Melanie attributed her “flower child” image to marketers at Buddah Records, her ‘60s label.
“What’s a flower child?” she asked me. “I was very into creating things, making them real and not phony, telling people what I was going through and feeling and seeing, mirroring whatever times were going on and what seemed to be happening. Some essence of that must have come out or nobody would have thought of it in the first place, but it certainly was a little bit limiting.”
Kevin and I went to see her perform soon after that interview, and I listened to “Precious Cargo” quite a bit, but I have to admit I always gravitated back to her earlier work. Maybe it’s just what I knew and was comfortable with; maybe it meant more to me, imbued as it was with those memories of rattling down the highway in my father’s Volkswagen, awash in cigarette smoke from his Larks.
Melanie autographed my copies of “Affectionately” and “Garden in the City,” and I still have them, even though I no longer have a record player. (I’ve managed to get several old Melanie albums on CD. My “Candles in the Rain” CD, strangely, doesn’t include “Alexander Beetle.” Did Disney wage a copyright battle?)
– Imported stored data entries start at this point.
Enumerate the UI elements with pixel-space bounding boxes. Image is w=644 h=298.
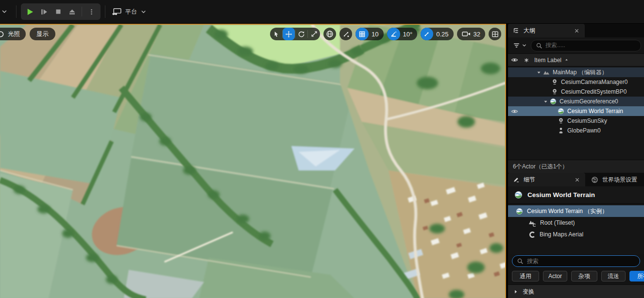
collapse-caret-icon[interactable] [543, 99, 548, 104]
grid-snap-icon[interactable] [356, 28, 369, 40]
main-toolbar: 平台 [0, 0, 644, 24]
details-filter-buttons: 通用 Actor 杂项 流送 所有 [508, 269, 644, 284]
eye-icon [511, 56, 518, 64]
platform-label: 平台 [125, 8, 137, 16]
transform-section-header[interactable]: 变换 [508, 284, 644, 298]
eject-button[interactable] [66, 5, 79, 18]
tab-world-settings[interactable]: 世界场景设置 [585, 173, 644, 186]
play-group-divider [82, 7, 82, 17]
details-pencil-icon [513, 176, 520, 183]
close-icon[interactable] [574, 28, 580, 34]
rotate-tool[interactable] [295, 28, 307, 40]
row-label: CesiumSunSky [567, 117, 607, 124]
frame-skip-button[interactable] [37, 5, 51, 18]
outliner-row-cesiumsunsky[interactable]: CesiumSunSky [508, 116, 644, 126]
outliner-row-globepawn[interactable]: GlobePawn0 [508, 126, 644, 135]
collapsed-dropdown-chevron[interactable] [0, 8, 12, 15]
scale-tool[interactable] [308, 28, 320, 40]
cesium-globe-icon [558, 108, 564, 115]
world-space-toggle[interactable] [323, 28, 336, 40]
toolbar-separator [105, 5, 105, 18]
details-tabbar: 细节 世界场景设置 [508, 173, 644, 186]
selected-object-header: Cesium World Terrain [508, 186, 644, 204]
row-label: CesiumCameraManager0 [561, 79, 627, 85]
pin-column-toggle[interactable] [521, 57, 531, 63]
visibility-column-toggle[interactable] [508, 56, 521, 64]
outliner-tabbar: 大纲 [508, 24, 644, 37]
actor-count-text: 6个Actor（已选1个） [513, 163, 568, 171]
scale-snap-icon[interactable] [421, 28, 433, 40]
outliner-row-cesiumcreditsystem[interactable]: CesiumCreditSystemBP0 [508, 87, 644, 97]
level-icon [543, 69, 550, 76]
item-label-text: Item Label [534, 57, 561, 64]
transform-section-label: 变换 [523, 288, 534, 296]
component-row-cesium-world-terrain[interactable]: Cesium World Terrain （实例） [508, 205, 644, 217]
details-search-input[interactable]: 搜索 [512, 255, 640, 267]
filter-button-all[interactable]: 所有 [629, 271, 644, 281]
outliner-search-placeholder: 搜索..... [545, 41, 565, 50]
camera-actor-icon [551, 88, 558, 95]
rotation-snap-value[interactable]: 10° [403, 31, 413, 38]
outliner-search-input[interactable]: 搜索..... [531, 40, 641, 51]
outliner-column-header: Item Label [508, 53, 644, 66]
item-label-column-header[interactable]: Item Label [531, 57, 569, 64]
collapse-caret-icon[interactable] [536, 70, 542, 75]
outliner-filter-button[interactable] [513, 42, 527, 49]
view-mode-lit-button[interactable]: 光照 [0, 28, 26, 40]
show-flags-button[interactable]: 显示 [30, 28, 55, 40]
visibility-toggle[interactable] [508, 108, 521, 115]
move-tool[interactable] [283, 28, 295, 40]
close-icon[interactable] [574, 177, 580, 183]
filter-funnel-icon [513, 42, 520, 49]
play-button[interactable] [23, 5, 36, 18]
play-controls-group [21, 3, 101, 20]
scale-snap-value[interactable]: 0.25 [436, 31, 448, 38]
surface-snapping-button[interactable] [339, 28, 352, 40]
tileset-icon [528, 219, 536, 227]
rotation-snap-icon[interactable] [387, 28, 400, 40]
world-settings-globe-icon [591, 176, 598, 183]
filter-button-streaming[interactable]: 流送 [601, 271, 626, 281]
camera-actor-icon [558, 117, 564, 124]
filter-button-actor[interactable]: Actor [543, 271, 567, 281]
outliner-row-mainmap[interactable]: MainMap （编辑器） [508, 67, 644, 77]
grid-snap-control[interactable]: 10 [356, 28, 383, 40]
tab-details[interactable]: 细节 [508, 173, 585, 186]
transform-tools-group [270, 28, 320, 40]
platform-gamepad-icon [112, 8, 122, 16]
surface-snap-icon [342, 31, 350, 38]
search-icon [517, 258, 524, 265]
outliner-row-cesium-world-terrain[interactable]: Cesium World Terrain [508, 106, 644, 116]
component-row-root-tileset[interactable]: Root (Tileset) [508, 217, 644, 229]
search-icon [536, 42, 542, 49]
platform-dropdown[interactable]: 平台 [110, 3, 149, 20]
filter-button-misc[interactable]: 杂项 [571, 271, 597, 281]
row-label: CesiumGeoreference0 [559, 98, 618, 105]
camera-speed-control[interactable]: 32 [457, 28, 485, 40]
scale-snap-control[interactable]: 0.25 [421, 28, 453, 40]
outliner-row-cesiumgeoreference[interactable]: CesiumGeoreference0 [508, 97, 644, 106]
level-viewport[interactable]: 光照 显示 [0, 24, 506, 298]
row-label: Cesium World Terrain [567, 108, 623, 115]
outliner-tab-title: 大纲 [524, 27, 570, 35]
viewport-layout-button[interactable] [489, 28, 501, 40]
component-row-bing-maps-aerial[interactable]: Bing Maps Aerial [508, 229, 644, 240]
rotation-snap-control[interactable]: 10° [387, 28, 418, 40]
filter-button-general[interactable]: 通用 [512, 271, 539, 281]
sort-ascending-icon [564, 57, 569, 63]
stop-button[interactable] [51, 5, 65, 18]
star-icon [524, 57, 529, 63]
viewport-toolbar: 10 10° 0.25 32 [270, 28, 501, 40]
viewport-aerial-imagery[interactable] [0, 25, 505, 298]
cesium-globe-icon [550, 98, 557, 105]
grid-snap-value[interactable]: 10 [372, 31, 378, 38]
cursor-select-tool[interactable] [270, 28, 282, 40]
play-options-menu-button[interactable] [85, 5, 98, 18]
outliner-row-cesiumcameramanager[interactable]: CesiumCameraManager0 [508, 77, 644, 87]
camera-actor-icon [551, 79, 558, 85]
toolbar-separator [16, 5, 17, 18]
chevron-down-icon [140, 9, 147, 15]
selected-object-title: Cesium World Terrain [527, 191, 595, 199]
camera-speed-value[interactable]: 32 [474, 31, 480, 38]
tab-outliner[interactable]: 大纲 [508, 24, 585, 37]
Now I hear that Melanie will be performing upstate in August, and I hope to be there.
My Dad still likes Melanie, too. He remarried, but he still drives Volkswagens, still has facial hair, and still smokes -- too much.
The more things change, the more they stay the same.
(This photo is a less skillful ripoff of / homage to Chedwick, whose recent Melanie post inspired mine.)